Published online Nov 15, 2015. doi: 10.4291/wjgp.v6.i4.210
Peer-review started: April 18, 2015
First decision: June 18, 2015
Revised: August 22, 2015
Accepted: September 16, 2015
Article in press: September 18, 2015
Published online: November 15, 2015
Processing time: 213 Days and 11.6 Hours
Inflammatory bowel disease (IBD) patients exhibit higher risk for bone loss than the general population. The chronic inflammation causes a reduction in bone mineral density (BMD), which leads to osteopenia and osteoporosis. This article reviewed each risk factor for osteoporosis in IBD patients. Inflammation is one of the factors that contribute to osteoporosis in IBD patients, and the main system that is involved in bone loss is likely RANK/RANKL/osteoprotegerin. Smoking is a risk factor for bone loss and fractures, and many mechanisms have been proposed to explain this loss. Body composition also interferes in bone metabolism and increasing muscle mass may positively affect BMD. IBD patients frequently use corticosteroids, which stimulates osteoclastogenesis. IBD patients are also associated with vitamin D deficiency, which contributes to bone loss. However, infliximab therapy is associated with improvements in bone metabolism, but it is not clear whether the effects are because of inflammation improvement or infliximab use. Ulcerative colitis patients with proctocolectomy and ileal pouches and Crohn’s disease patients with ostomy are also at risk for bone loss, and these patients should be closely monitored.

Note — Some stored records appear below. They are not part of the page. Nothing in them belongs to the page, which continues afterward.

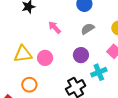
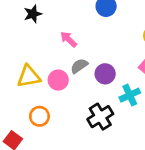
gray semicircle: (88, 29) -> (79, 66), moved

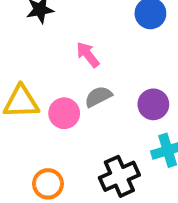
purple circle: (105, 74) -> (153, 104), moved
orange circle: (39, 116) -> (48, 184), moved

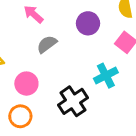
purple circle: (153, 104) -> (88, 23), moved
pink circle: (64, 113) -> (26, 84), moved

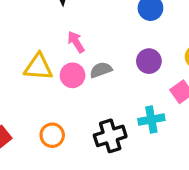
pink arrow: (34, 14) -> (76, 42), moved
pink circle: (26, 84) -> (73, 75), moved

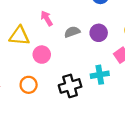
gray semicircle: (101, 70) -> (72, 32), moved
pink circle: (73, 75) -> (42, 55), moved

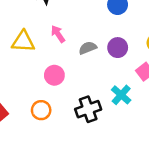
yellow triangle: (19, 36) -> (23, 42), moved
cyan cross: (100, 75) -> (121, 95), turned -36

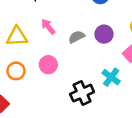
orange circle: (41, 110) -> (16, 71), moved

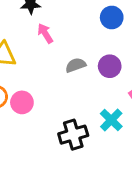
pink arrow: (48, 27) -> (45, 33), moved
pink circle: (48, 65) -> (22, 102), moved

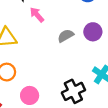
pink circle: (22, 102) -> (30, 95), moved

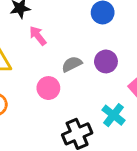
pink circle: (30, 95) -> (48, 88), moved

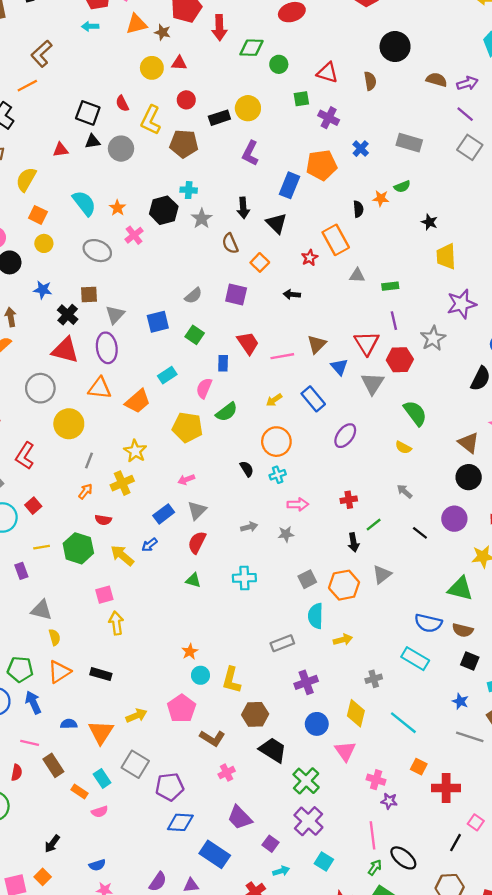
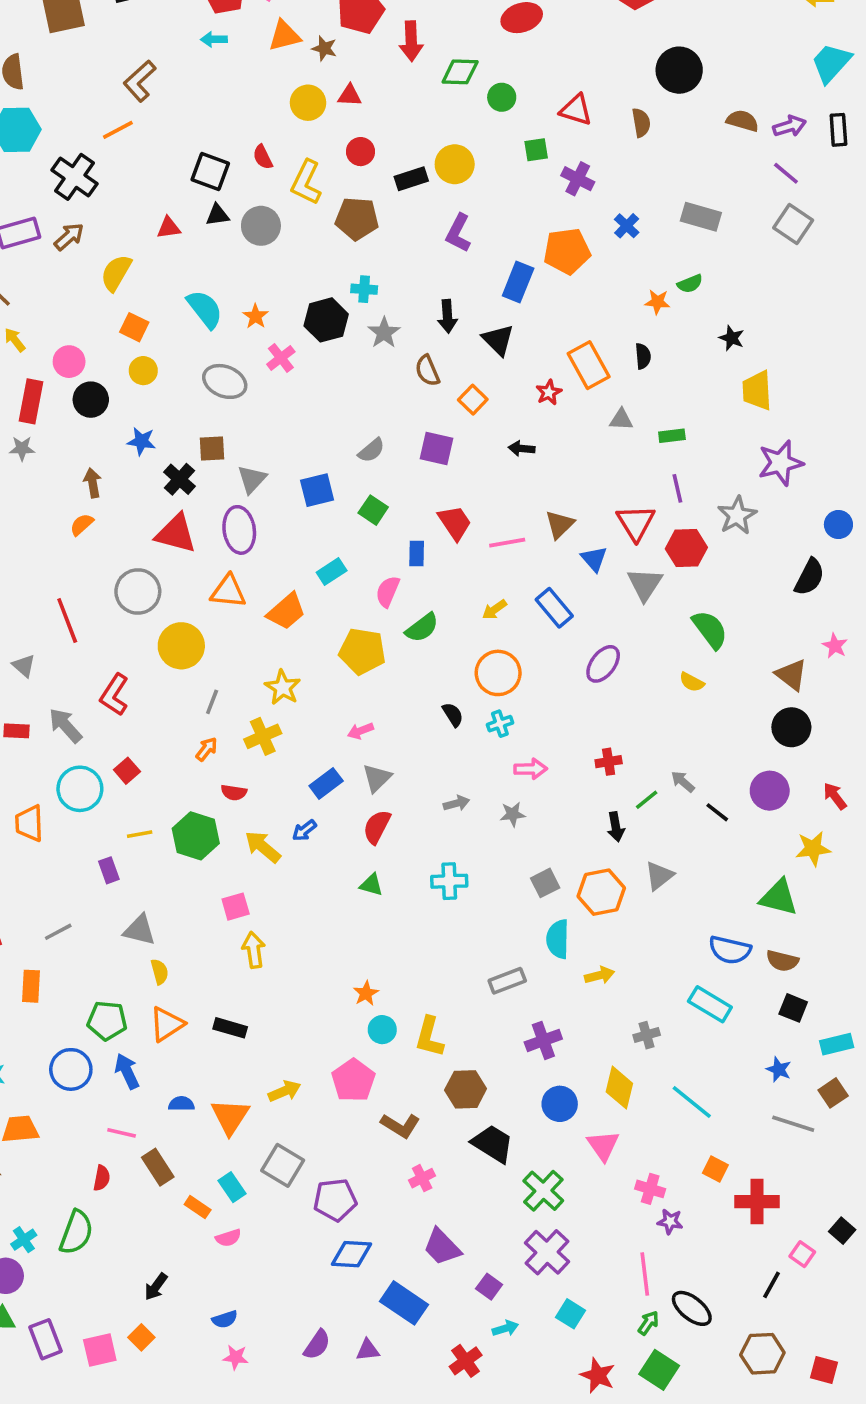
black semicircle: (358, 209) -> (643, 356), moved
gray arrow: (405, 491) -> (683, 782), moved

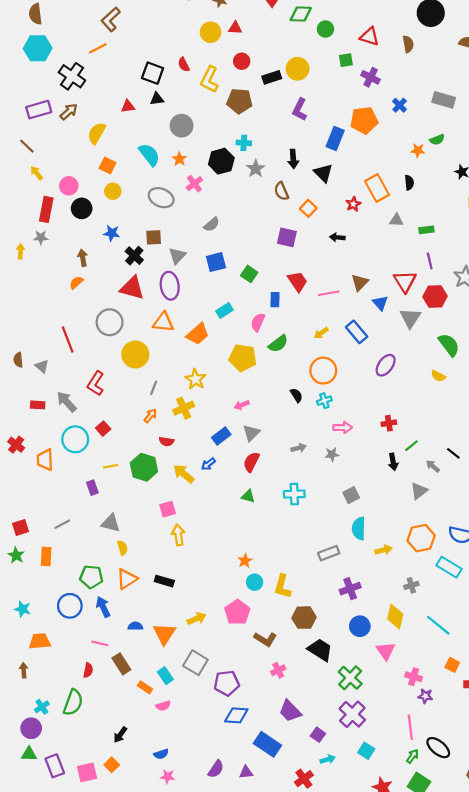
gray circle: (261, 226) -> (182, 126), moved
gray semicircle: (371, 450) -> (212, 224), moved
gray arrow: (683, 782) -> (433, 466), moved
orange hexagon: (601, 892) -> (421, 538), moved

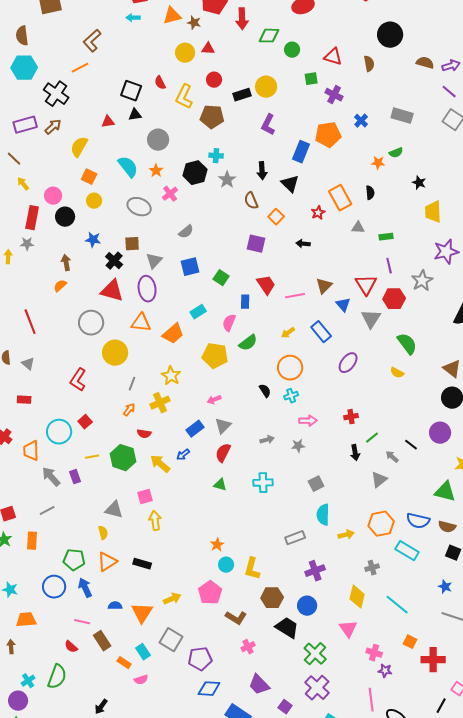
red line: (68, 339) -> (30, 322), moved
gray arrow: (67, 402) -> (51, 477), moved
gray triangle: (111, 523) -> (114, 510), moved
blue circle: (360, 626) -> (307, 606), moved
red semicircle: (88, 670) -> (71, 647), turned 120

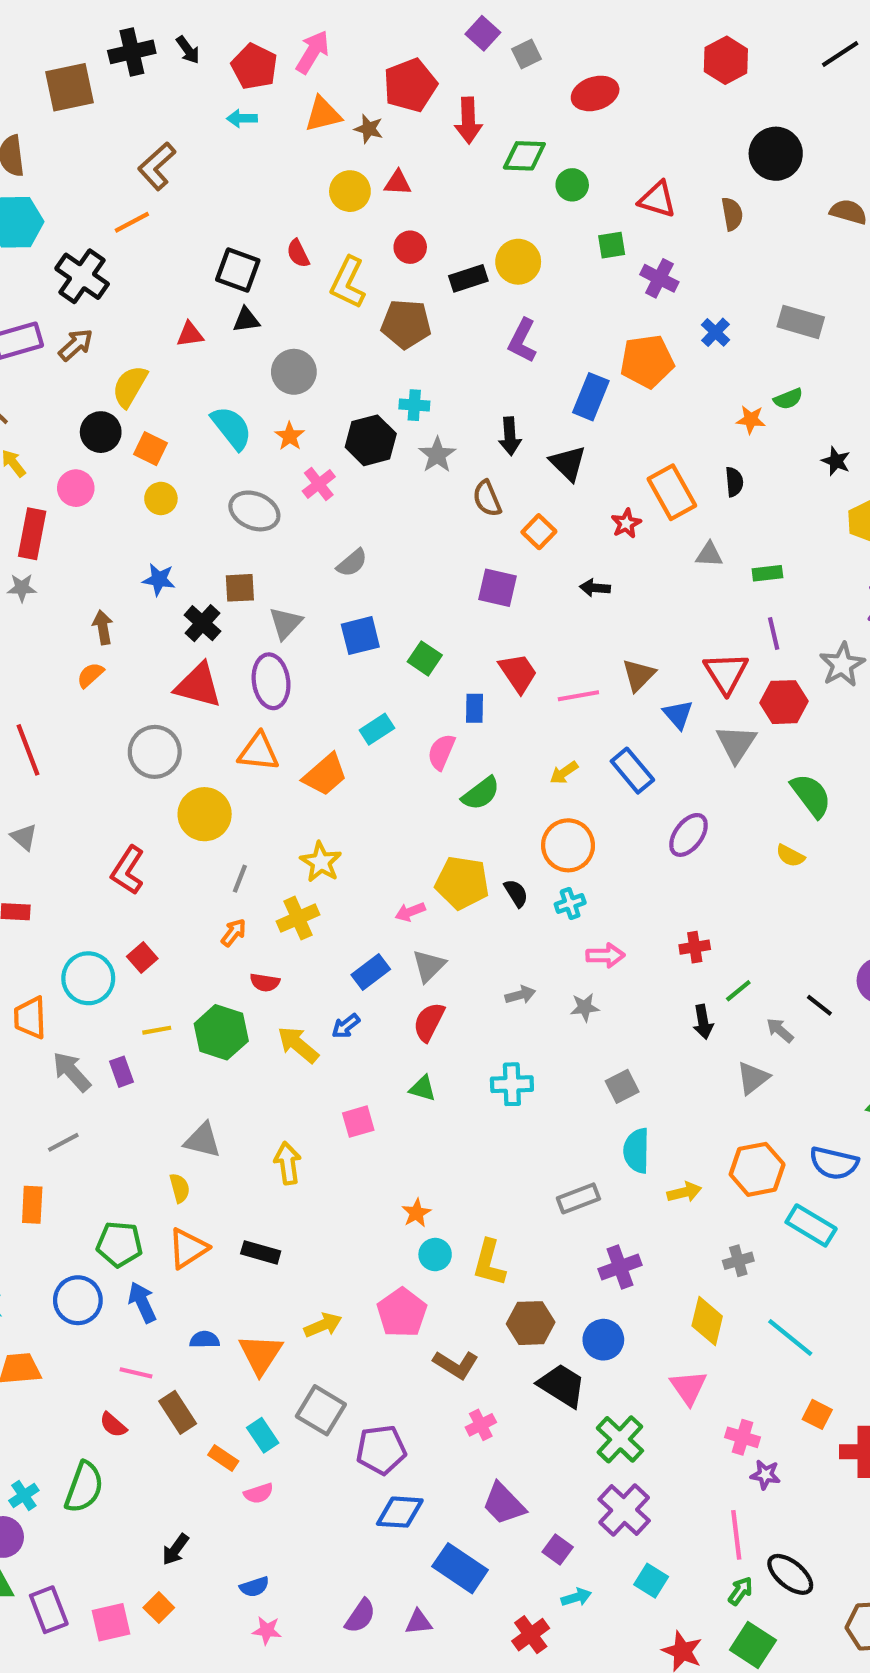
black circle: (65, 217) -> (101, 432), moved
yellow pentagon: (215, 356) -> (462, 883), moved
pink square: (145, 497) -> (358, 1122), moved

Core tip: Inflammatory bowel disease (IBD) is associated with bone loss. Some factors reduce bone mineral density and lead to osteopenia and osteoporosis. The major complication in osteoporosis is the increased risk of fracture, which may impact quality of life. This article reviews each risk factor for osteoporosis in IBD patients, like chronic inflammation, smoking, body composition, corticosteroid use, vitamin D deficiency, surgery, and the effect of infliximab therapy.